The Bissette-Cooley House, Nash County Courthouse, Nashville Historic District, and Rose Hill are listed on the National Register of Historic Places.

==Notable people==
- Archibald Hunter Arrington, United States Congressman from North Carolina; born near Nashville
- J. J. Arrington, former NFL running back; born in Nashville
- Harold D. Cooley, United States Congressman from North Carolina; born in Nashville. Cooley is the longest-serving Chairman of the House Committee on Agriculture in history.

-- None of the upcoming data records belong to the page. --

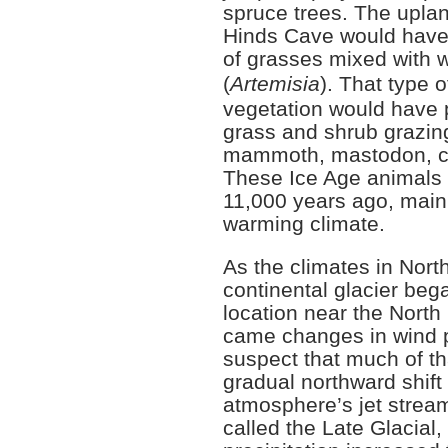
spruce trees. The upla
Hinds Cave would have
of grasses mixed with 
(
Artemisia
). That type 
vegetation would have p
grass and shrub grazing
mammoth, mastodon, ca
These Ice Age animals 
11,000 years ago, main
warming climate.
As the climates in Nor
continental glacier bega
location near the North 
came changes in wind 
suspect that much of t
gradual northward shift 
atmosphere’s jet stream
called the Late Glacial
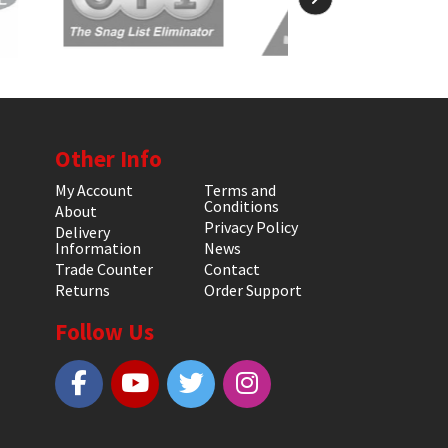
Other Info
My Account
Terms and
Conditions
About
Privacy Policy
Delivery
Information
News
Trade Counter
Contact
Returns
Order Support
Follow Us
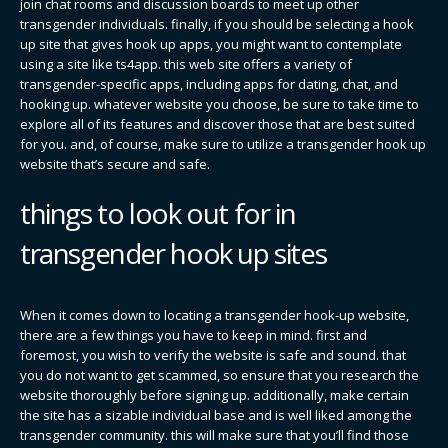
join chat rooms and discussion boards to meet up other
transgender individuals. finally, if you should be selecting a hook
up site that gives hook up apps, you might want to contemplate
using a site like ts4app. this web site offers a variety of
transgender-specific apps, including apps for dating, chat, and
hooking up. whatever website you choose, be sure to take time to
explore all of its features and discover those that are best suited
for you. and, of course, make sure to utilize a transgender hook up
website that’s secure and safe.
things to look out for in
transgender hook up sites
When it comes down to locating a transgender hook-up website,
there are a few things you have to keep in mind. first and
foremost, you wish to verify the website is safe and sound. that
you do not want to get scammed, so ensure that you research the
website thoroughly before signing up. additionally, make certain
the site has a sizable individual base and is well liked among the
transgender community. this will make sure that you’ll find those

- Pell Cooper, North Carolina District Court judge; born in Nashville
- Roy Asberry Cooper Jr., lawyer and Democratic strategist
- Roy Cooper, Governor of North Carolina; born in Nashville
- Algenon L. Marbley, Federal District Court Judge Southern District of Ohio; raised partly in Nashville
- Phil Valentine (1959–2021), nationally syndicated talk radio host and movie producer; raised in Nashville
- Tim Valentine (1926–2015), United States Congressman from North Carolina; lived and practiced law in Nashville. Father of Phil Valentine.